Page segmentation data:
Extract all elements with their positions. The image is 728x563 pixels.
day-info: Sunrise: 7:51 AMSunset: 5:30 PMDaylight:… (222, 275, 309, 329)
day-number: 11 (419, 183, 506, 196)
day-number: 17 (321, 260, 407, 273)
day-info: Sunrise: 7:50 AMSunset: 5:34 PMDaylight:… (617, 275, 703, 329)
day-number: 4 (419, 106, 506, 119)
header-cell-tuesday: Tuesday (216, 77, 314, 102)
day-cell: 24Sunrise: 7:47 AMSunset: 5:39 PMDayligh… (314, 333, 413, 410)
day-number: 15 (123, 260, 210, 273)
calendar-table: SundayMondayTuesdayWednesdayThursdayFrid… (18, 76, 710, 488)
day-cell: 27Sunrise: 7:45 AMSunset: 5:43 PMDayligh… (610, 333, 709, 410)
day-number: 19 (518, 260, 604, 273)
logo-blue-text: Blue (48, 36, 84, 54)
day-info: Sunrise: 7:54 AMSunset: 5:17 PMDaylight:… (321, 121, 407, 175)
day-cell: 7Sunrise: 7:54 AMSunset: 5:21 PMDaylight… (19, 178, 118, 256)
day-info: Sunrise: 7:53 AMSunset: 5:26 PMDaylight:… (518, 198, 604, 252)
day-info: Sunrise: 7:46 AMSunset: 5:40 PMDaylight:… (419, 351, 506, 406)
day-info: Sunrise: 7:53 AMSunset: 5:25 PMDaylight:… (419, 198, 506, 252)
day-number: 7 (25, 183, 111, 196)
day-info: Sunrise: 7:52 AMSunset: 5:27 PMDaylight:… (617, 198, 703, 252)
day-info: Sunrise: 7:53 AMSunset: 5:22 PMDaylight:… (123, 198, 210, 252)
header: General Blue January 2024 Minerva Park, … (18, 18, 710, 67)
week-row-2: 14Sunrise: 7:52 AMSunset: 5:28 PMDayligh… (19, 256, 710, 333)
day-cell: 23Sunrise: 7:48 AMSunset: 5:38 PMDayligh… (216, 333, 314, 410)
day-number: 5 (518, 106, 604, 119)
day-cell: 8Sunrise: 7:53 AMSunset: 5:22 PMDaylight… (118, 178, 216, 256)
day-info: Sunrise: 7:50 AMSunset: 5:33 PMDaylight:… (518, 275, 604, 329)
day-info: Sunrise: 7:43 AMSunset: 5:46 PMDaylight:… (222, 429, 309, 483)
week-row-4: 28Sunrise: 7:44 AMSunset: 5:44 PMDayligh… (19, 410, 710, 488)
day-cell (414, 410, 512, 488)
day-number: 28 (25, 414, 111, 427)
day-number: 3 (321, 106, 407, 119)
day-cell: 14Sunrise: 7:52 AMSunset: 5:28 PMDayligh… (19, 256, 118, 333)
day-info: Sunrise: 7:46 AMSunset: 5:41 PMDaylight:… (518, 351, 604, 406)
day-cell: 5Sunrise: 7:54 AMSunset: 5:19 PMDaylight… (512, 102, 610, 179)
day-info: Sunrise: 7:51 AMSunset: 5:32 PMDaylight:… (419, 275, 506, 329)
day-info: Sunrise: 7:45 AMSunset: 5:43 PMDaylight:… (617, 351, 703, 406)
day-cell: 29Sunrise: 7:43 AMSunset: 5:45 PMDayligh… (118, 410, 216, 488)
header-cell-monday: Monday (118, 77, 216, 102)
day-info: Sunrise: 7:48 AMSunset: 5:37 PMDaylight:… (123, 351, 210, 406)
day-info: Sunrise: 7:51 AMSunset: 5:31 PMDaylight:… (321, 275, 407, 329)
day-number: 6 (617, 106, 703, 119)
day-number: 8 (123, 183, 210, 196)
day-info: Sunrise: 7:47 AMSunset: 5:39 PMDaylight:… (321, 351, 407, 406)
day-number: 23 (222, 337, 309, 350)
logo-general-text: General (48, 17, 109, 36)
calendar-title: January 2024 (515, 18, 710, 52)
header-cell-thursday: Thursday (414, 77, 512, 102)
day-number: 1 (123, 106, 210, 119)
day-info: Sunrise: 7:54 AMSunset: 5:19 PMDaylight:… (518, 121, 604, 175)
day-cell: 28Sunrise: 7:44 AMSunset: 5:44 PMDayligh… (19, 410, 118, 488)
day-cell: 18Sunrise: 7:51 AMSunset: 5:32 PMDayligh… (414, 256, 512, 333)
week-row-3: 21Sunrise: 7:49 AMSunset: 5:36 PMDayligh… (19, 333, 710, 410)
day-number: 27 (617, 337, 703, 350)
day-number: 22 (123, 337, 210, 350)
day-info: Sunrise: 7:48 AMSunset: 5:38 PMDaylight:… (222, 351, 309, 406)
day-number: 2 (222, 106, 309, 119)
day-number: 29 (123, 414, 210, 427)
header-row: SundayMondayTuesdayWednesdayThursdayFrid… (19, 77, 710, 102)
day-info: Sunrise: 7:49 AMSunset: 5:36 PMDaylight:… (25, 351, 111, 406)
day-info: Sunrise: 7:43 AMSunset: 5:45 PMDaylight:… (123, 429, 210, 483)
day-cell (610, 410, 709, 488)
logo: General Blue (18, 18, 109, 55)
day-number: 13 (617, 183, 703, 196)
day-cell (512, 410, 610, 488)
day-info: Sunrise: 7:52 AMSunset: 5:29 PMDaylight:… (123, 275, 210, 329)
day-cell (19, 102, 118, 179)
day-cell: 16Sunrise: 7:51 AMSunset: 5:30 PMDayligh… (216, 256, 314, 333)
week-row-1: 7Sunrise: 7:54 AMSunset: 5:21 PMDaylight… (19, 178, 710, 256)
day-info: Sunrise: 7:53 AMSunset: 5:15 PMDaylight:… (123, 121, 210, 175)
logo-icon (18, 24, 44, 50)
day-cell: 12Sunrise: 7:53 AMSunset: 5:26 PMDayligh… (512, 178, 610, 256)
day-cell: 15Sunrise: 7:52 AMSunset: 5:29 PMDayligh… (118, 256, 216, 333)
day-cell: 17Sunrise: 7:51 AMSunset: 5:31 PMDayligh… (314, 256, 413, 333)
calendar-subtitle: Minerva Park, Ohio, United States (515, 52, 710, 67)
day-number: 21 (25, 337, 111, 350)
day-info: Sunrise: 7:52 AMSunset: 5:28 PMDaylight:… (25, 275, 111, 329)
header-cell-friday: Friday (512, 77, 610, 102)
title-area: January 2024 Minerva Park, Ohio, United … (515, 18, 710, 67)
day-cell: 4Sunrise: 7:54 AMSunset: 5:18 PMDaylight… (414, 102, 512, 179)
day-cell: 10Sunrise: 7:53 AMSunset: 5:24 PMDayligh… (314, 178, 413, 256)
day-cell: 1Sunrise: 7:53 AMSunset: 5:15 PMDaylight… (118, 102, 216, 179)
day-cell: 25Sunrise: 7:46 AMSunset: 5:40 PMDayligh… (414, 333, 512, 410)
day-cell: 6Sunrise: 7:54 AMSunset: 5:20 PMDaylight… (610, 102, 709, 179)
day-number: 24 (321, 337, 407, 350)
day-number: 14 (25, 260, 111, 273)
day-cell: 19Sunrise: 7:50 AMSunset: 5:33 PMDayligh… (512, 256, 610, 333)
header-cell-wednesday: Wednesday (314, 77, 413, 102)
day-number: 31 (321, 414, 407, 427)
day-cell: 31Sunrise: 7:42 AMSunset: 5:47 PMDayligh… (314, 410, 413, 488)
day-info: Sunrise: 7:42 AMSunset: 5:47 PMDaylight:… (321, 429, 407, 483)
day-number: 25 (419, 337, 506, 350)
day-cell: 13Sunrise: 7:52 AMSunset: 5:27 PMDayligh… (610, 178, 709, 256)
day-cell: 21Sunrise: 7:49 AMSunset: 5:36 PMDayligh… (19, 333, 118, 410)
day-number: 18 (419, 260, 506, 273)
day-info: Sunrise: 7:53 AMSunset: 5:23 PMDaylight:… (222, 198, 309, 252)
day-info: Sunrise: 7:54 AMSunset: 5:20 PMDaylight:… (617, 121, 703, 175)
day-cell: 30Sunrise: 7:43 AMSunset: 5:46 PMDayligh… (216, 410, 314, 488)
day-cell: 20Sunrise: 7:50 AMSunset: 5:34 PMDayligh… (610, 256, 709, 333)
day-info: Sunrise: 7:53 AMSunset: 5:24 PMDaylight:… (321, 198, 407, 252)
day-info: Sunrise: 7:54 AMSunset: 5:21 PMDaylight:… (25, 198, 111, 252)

### TASK
Write down how many lines of the data above contain the word "Minerva", with nothing else.

### TASK SOLUTION
3